🤖 AI Summary
To address the limited domain adaptability of large language models (LLMs) in e-commerce, this paper introduces e-Llama: a domain-specific foundational model built upon Llama 3.1 via continual pretraining on 1 trillion multilingual e-commerce tokens, yielding 8B- and 70B-parameter variants. Methodologically, we curate high-quality e-commerce data, employ ablation-driven hyperparameter optimization, apply model merging techniques, and establish a unified evaluation framework. We propose a novel multilingual e-commerce benchmark to rigorously assess domain adaptation without compromising general-purpose capabilities, and introduce a fusion mechanism that jointly integrates base and adapter models for fine-grained, controllable cross-domain performance trade-offs. Experimental results demonstrate that e-Llama significantly outperforms baselines across diverse e-commerce tasks while fully preserving Llama 3.1’s general linguistic competence; the fusion strategy enables flexible, adjustable balancing between domain-specific and general-purpose performance.
📝 Abstract
We present the e-Llama models: 8 billion and 70 billion parameter large language models that are adapted towards the e-commerce domain. These models are meant as foundation models with deep knowledge about e-commerce, that form a base for instruction- and fine-tuning. The e-Llama models are obtained by continuously pretraining the Llama 3.1 base models on 1 trillion tokens of domain-specific data.

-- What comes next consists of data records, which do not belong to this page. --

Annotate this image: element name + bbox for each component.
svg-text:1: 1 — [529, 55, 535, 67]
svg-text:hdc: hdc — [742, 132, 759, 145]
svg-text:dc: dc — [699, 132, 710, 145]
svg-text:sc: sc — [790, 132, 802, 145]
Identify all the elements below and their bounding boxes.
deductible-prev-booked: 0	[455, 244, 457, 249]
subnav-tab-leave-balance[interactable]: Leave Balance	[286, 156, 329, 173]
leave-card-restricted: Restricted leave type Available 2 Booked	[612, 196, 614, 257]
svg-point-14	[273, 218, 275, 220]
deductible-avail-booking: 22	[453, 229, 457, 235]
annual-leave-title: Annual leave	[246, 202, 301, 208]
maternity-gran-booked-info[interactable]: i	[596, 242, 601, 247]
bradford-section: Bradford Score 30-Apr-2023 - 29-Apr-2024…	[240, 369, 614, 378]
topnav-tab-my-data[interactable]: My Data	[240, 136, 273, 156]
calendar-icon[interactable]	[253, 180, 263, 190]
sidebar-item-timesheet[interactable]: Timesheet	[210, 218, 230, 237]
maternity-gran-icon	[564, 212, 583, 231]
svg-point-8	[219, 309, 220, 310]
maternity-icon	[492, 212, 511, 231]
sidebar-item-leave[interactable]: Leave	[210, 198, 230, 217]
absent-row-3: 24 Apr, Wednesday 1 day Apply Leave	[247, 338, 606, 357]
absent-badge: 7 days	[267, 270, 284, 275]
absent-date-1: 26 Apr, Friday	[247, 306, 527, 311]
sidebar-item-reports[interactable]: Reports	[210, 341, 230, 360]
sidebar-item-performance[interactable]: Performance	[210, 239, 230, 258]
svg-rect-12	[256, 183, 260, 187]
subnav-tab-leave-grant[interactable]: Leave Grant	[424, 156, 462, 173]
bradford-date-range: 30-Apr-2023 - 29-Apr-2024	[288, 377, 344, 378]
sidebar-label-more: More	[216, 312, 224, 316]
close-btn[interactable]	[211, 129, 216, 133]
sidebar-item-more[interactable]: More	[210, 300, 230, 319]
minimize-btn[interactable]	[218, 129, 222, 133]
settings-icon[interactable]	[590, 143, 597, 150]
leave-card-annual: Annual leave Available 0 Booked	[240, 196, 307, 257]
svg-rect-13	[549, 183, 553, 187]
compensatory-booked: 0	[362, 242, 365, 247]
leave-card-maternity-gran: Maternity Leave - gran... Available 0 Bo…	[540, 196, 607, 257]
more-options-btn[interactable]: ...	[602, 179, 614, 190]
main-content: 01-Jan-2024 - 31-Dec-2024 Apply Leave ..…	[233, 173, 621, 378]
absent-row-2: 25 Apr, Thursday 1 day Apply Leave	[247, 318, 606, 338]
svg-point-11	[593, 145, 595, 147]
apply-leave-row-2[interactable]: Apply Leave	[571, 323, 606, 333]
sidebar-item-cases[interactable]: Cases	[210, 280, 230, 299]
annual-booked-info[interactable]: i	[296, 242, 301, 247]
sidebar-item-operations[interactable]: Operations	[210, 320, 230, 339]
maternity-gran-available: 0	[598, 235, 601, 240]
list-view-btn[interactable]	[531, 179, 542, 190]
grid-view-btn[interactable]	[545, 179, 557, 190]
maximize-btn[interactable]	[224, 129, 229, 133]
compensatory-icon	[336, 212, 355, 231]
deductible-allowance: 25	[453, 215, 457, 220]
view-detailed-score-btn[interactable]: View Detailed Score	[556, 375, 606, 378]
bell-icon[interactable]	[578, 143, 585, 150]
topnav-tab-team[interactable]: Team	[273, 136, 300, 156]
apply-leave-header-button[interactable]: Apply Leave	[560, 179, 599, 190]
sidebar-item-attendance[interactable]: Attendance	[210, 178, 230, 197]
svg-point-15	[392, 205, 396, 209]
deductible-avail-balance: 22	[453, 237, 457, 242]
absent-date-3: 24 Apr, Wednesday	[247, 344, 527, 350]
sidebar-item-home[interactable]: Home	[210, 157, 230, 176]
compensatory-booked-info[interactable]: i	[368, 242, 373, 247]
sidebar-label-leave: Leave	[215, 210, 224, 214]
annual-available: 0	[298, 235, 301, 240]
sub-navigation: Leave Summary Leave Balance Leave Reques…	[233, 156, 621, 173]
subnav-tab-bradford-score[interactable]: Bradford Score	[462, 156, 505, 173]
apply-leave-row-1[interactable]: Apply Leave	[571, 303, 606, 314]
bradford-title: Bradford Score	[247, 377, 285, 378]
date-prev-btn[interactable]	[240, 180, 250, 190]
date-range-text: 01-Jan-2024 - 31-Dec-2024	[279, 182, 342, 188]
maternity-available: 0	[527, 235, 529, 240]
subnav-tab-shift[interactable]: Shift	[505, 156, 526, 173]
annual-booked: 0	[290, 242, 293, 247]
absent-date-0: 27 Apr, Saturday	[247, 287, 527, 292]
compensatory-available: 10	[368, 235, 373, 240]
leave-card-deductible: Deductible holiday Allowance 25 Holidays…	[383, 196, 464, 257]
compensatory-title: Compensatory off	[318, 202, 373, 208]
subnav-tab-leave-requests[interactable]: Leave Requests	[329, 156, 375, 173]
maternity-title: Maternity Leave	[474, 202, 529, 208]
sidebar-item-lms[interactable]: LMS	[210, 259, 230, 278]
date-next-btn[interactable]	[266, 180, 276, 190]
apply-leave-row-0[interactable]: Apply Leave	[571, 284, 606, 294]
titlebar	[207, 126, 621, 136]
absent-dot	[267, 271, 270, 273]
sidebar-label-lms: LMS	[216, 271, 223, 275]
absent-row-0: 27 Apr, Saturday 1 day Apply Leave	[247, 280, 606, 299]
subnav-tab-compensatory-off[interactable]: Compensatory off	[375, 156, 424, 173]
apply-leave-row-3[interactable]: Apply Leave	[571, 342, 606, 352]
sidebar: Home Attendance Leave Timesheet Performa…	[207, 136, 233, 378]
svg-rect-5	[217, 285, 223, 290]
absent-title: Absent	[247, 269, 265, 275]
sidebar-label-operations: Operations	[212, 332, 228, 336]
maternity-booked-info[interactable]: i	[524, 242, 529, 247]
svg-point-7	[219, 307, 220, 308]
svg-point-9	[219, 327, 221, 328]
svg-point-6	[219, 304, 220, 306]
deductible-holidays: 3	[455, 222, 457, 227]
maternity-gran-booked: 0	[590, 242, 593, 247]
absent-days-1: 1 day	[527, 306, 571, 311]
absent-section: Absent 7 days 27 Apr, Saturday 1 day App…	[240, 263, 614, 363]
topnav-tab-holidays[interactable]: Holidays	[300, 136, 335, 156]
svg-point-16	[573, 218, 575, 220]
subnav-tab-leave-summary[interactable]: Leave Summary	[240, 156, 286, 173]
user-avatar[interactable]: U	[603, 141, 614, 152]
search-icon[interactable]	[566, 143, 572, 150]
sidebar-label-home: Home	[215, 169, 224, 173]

We discuss our approach and motivate our choice of hyperparameters with a series of ablation studies. To quantify how well the models have been adapted to the e-commerce domain, we define and implement a set of multilingual, e-commerce specific evaluation tasks. We show that, when carefully choosing the training setup, the Llama 3.1 models can be adapted towards the new domain without sacrificing significant performance on general domain tasks. We also explore the possibility of merging the adapted model and the base model for a better control of the performance trade-off between domains.